(Page-level text extractions)
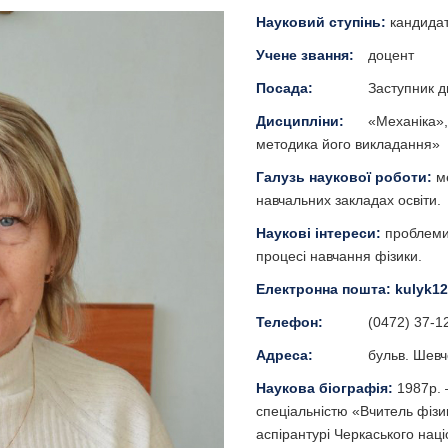
Науковий ступінь:
кандидат
Учене звання:
доцент
Посада:
Заступник д
Дисципліни:
«Механіка»,
методика його викладання»
Галузь наукової роботи:
м
навчальних закладах освіти.
Наукові інтереси:
проблеми 
процесі навчання фізики.
Електронна пошта:
kulyk1
Телефон:
(0472) 37-1
Адреса:
бульв. Шевче
Наукова біографія:
1987р. 
спеціальністю «Вчитель фізи
аспірантурі Черкаського наці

Try it
The entries above should be written out in full, and any picture in them left out.

Written response
Науковий ступінь:
кандидат
Учене звання:
доцент
Посада:
Заступник д
Дисципліни:
«Механіка»,
методика його викладання»
Галузь наукової роботи:
м
навчальних закладах освіти.
Наукові інтереси:
проблеми 
процесі навчання фізики.
Електронна пошта:
kulyk1
Телефон:
(0472) 37-1
Адреса:
бульв. Шевче
Наукова біографія:
1987р. 
спеціальністю «Вчитель фізи
аспірантурі Черкаського наці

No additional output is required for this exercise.